Materials provided —
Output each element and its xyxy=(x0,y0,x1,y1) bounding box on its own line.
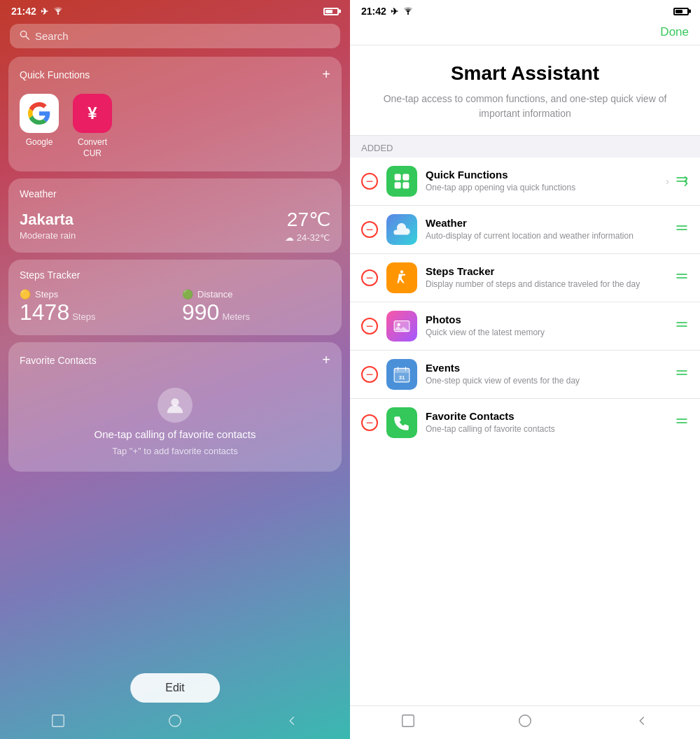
remove-favorite-contacts-button[interactable]: − xyxy=(361,414,378,431)
steps-tracker-item-icon xyxy=(386,262,417,293)
favorite-contacts-item-title: Favorite Contacts xyxy=(426,410,666,422)
right-status-right xyxy=(673,8,689,15)
photos-item-right xyxy=(675,319,689,333)
steps-icon: 🟡 xyxy=(20,289,31,300)
right-nav-circle[interactable] xyxy=(517,713,533,732)
edit-button[interactable]: Edit xyxy=(130,673,220,703)
favorite-contacts-item-content: Favorite Contacts One-tap calling of fav… xyxy=(426,410,666,435)
weather-range: ☁ 24-32℃ xyxy=(285,232,330,243)
favorite-contacts-header: Favorite Contacts + xyxy=(20,352,330,368)
contacts-sub-text: Tap "+" to add favorite contacts xyxy=(112,446,237,456)
search-bar[interactable]: Search xyxy=(10,24,340,48)
steps-tracker-item-desc: Display number of steps and distance tra… xyxy=(426,279,666,290)
svg-point-5 xyxy=(169,715,181,726)
smart-assistant-title: Smart Assistant xyxy=(364,62,686,85)
svg-point-31 xyxy=(519,715,531,727)
photos-item-content: Photos Quick view of the latest memory xyxy=(426,314,666,339)
remove-quick-functions-button[interactable]: − xyxy=(361,173,378,190)
favorite-contacts-card: Favorite Contacts + One-tap calling of f… xyxy=(8,342,342,472)
svg-rect-10 xyxy=(402,182,409,188)
weather-right: 27℃ ☁ 24-32℃ xyxy=(285,208,330,243)
svg-line-2 xyxy=(26,36,29,39)
items-list: − Quick Functions One-tap app opening vi… xyxy=(350,157,700,705)
weather-card: Weather Jakarta Moderate rain 27℃ ☁ 24-3… xyxy=(8,178,342,253)
quick-functions-item-title: Quick Functions xyxy=(426,169,657,181)
steps-tracker-item-right xyxy=(675,271,689,285)
svg-rect-30 xyxy=(402,715,414,727)
steps-col: 🟡 Steps 1478 Steps xyxy=(20,289,168,325)
right-nav-square[interactable] xyxy=(400,713,416,732)
events-item-content: Events One-step quick view of events for… xyxy=(426,362,666,387)
favorite-contacts-item-desc: One-tap calling of favorite contacts xyxy=(426,423,666,435)
done-button[interactable]: Done xyxy=(660,25,689,39)
contacts-main-text: One-tap calling of favorite contacts xyxy=(94,428,256,440)
left-airplane-icon: ✈ xyxy=(41,6,48,17)
steps-tracker-item-title: Steps Tracker xyxy=(426,265,666,277)
convert-cur-icon: ¥ xyxy=(73,94,112,133)
distance-icon: 🟢 xyxy=(182,289,193,300)
search-placeholder: Search xyxy=(35,30,69,42)
weather-city: Jakarta xyxy=(20,211,76,229)
left-nav-circle[interactable] xyxy=(167,713,183,732)
weather-header: Weather xyxy=(20,188,330,199)
weather-temp: 27℃ xyxy=(285,208,330,231)
weather-item-title: Weather xyxy=(426,217,666,229)
remove-steps-tracker-button[interactable]: − xyxy=(361,269,378,286)
quick-functions-chevron-icon[interactable]: › xyxy=(666,176,669,187)
favorite-contacts-add-icon[interactable]: + xyxy=(322,352,330,368)
list-item-photos: − Photos Quick view of the latest memory xyxy=(350,302,700,351)
right-header: Done xyxy=(350,20,700,45)
app-convert-label: ConvertCUR xyxy=(78,137,107,159)
svg-point-0 xyxy=(57,13,59,15)
weather-desc: Moderate rain xyxy=(20,230,76,241)
steps-label-row: 🟡 Steps xyxy=(20,289,168,300)
app-google[interactable]: Google xyxy=(20,94,59,159)
steps-label: Steps xyxy=(35,289,58,300)
svg-rect-22 xyxy=(394,368,410,373)
quick-functions-reorder-icon[interactable] xyxy=(675,174,689,188)
photos-reorder-icon[interactable] xyxy=(675,319,689,333)
quick-functions-card: Quick Functions + Google ¥ ConvertCUR xyxy=(8,57,342,171)
steps-value-row: 1478 Steps xyxy=(20,300,168,325)
events-item-icon: 31 xyxy=(386,359,417,390)
quick-functions-title: Quick Functions xyxy=(20,69,90,80)
events-reorder-icon[interactable] xyxy=(675,367,689,381)
quick-functions-add-icon[interactable]: + xyxy=(322,66,330,83)
left-nav-square[interactable] xyxy=(50,713,66,732)
remove-photos-button[interactable]: − xyxy=(361,318,378,335)
svg-point-3 xyxy=(171,398,178,406)
right-panel: 21:42 ✈ Done Smart Assistant One-tap acc… xyxy=(350,0,700,739)
steps-body: 🟡 Steps 1478 Steps 🟢 Distance 990 xyxy=(20,289,330,325)
left-content: Quick Functions + Google ¥ ConvertCUR xyxy=(0,57,350,739)
remove-weather-button[interactable]: − xyxy=(361,221,378,238)
left-status-bar: 21:42 ✈ xyxy=(0,0,350,20)
list-item-favorite-contacts: − Favorite Contacts One-tap calling of f… xyxy=(350,399,700,446)
weather-reorder-icon[interactable] xyxy=(675,223,689,237)
steps-tracker-reorder-icon[interactable] xyxy=(675,271,689,285)
distance-col: 🟢 Distance 990 Meters xyxy=(182,289,330,325)
favorite-contacts-reorder-icon[interactable] xyxy=(675,416,689,430)
left-nav-back[interactable] xyxy=(284,713,300,732)
steps-tracker-card: Steps Tracker 🟡 Steps 1478 Steps 🟢 xyxy=(8,260,342,335)
left-status-right xyxy=(323,8,339,15)
photos-item-title: Photos xyxy=(426,314,666,325)
app-convert-cur[interactable]: ¥ ConvertCUR xyxy=(73,94,112,159)
svg-point-18 xyxy=(398,323,400,326)
list-item-events: − 31 Events One-step quick view of event… xyxy=(350,351,700,399)
favorite-contacts-item-icon xyxy=(386,407,417,438)
events-item-right xyxy=(675,367,689,381)
left-wifi-icon xyxy=(52,6,64,17)
distance-label-row: 🟢 Distance xyxy=(182,289,330,300)
distance-value-row: 990 Meters xyxy=(182,300,330,325)
google-icon xyxy=(20,94,59,133)
app-google-label: Google xyxy=(26,137,53,147)
svg-text:31: 31 xyxy=(399,374,405,381)
svg-point-6 xyxy=(407,13,409,15)
remove-events-button[interactable]: − xyxy=(361,366,378,383)
weather-item-content: Weather Auto-display of current location… xyxy=(426,217,666,242)
right-nav-back[interactable] xyxy=(634,713,650,732)
distance-value: 990 xyxy=(182,300,219,325)
weather-left: Jakarta Moderate rain xyxy=(20,211,76,241)
list-item-steps-tracker: − Steps Tracker Display number of steps … xyxy=(350,254,700,302)
left-time: 21:42 xyxy=(11,6,36,17)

What to do — Look through the entries above. Copy out every line holding the word "left".

Response for this exercise —
left-airplane-icon: ✈ xyxy=(41,6,48,17)
left-nav-circle[interactable] xyxy=(167,713,183,732)
left-nav-square[interactable] xyxy=(50,713,66,732)
left-content: Quick Functions + Google ¥ ConvertCUR xyxy=(0,57,350,739)
left-status-bar: 21:42 ✈ xyxy=(0,0,350,20)
left-nav-back[interactable] xyxy=(284,713,300,732)
left-status-right xyxy=(323,8,339,15)
left-wifi-icon xyxy=(52,6,64,17)
weather-left: Jakarta Moderate rain xyxy=(20,211,76,241)
left-time: 21:42 xyxy=(11,6,36,17)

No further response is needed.